With the passing of Don Cornelius yesterday, I found my Facebook feed flooded with links to James Brown, The Jackson 5, and Stevie Wonder, combined with talk about how important the man and Soul Train were to the '70s Black experience. That's all true, but isn’t this post. I’ll leave that for Questlove, who talks about it perfectly.
I am not black, but I did watch a lot of Soul Train as a kid, and some of Don's style rubbed off on me. But the Pope of Soul himself once said, “There is no white or black,” and proved it with his bookings of Elton John, and David Bowie. Once, Don asked the Yellow Magic Orchestra if they were into punk.
I have YouTubed the hell out of Soul Train clips in my time, and I loved the Soul Train reruns that would come on late at night, but I was born in 1982. For me and my '80s babies to sit here and talk about Soul Train’s golden area would be a bit bogus. I wasn’t there. I didn’t feel it. What I was there for was Soul Train’s transition times, the era when the programming moved from funk and soul to hip hop and R&B, and the times after Don was no longer Soul Train’s host.

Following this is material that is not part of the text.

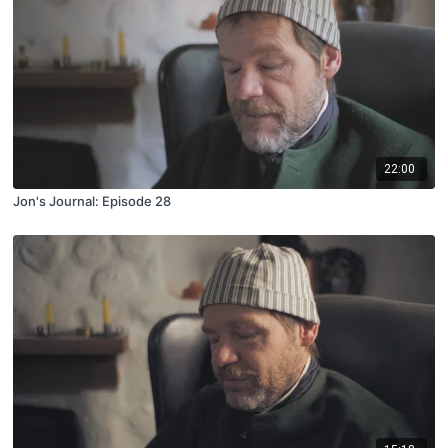
22:00
Jon's Journal: Episode 28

Soul Train was always about transition for me, coming on right after all my favorite Saturday morning cartoons. When this train was coming down the track, I knew the morning was over and it was time to take off my Batman PJs and lace-up my LA Gears (or BK Knights depending on the year) and hit the basketball court. The sounds of King Curtis’ original opening, filled with organ, upfront bass and soulful bends, had long been abandoned for George Duke’s slick synth boogie, and hip hop was starting to become the dominant force in black American music.
There is no way I remember catching it live, because I must have been, at best, five years old, and needed my mom to pour my Cheerios for me, but I do know some of my first hip hop experiences were seeing LL Cool J let me know he couldn’t live with out his radio and Eric B & Rakim telling me how they got soul. What strikes me now, looking back at these clips, is the slight unease in Don’s interaction with these pioneers of hip hop. He asks both groups “Why don’t you smile?”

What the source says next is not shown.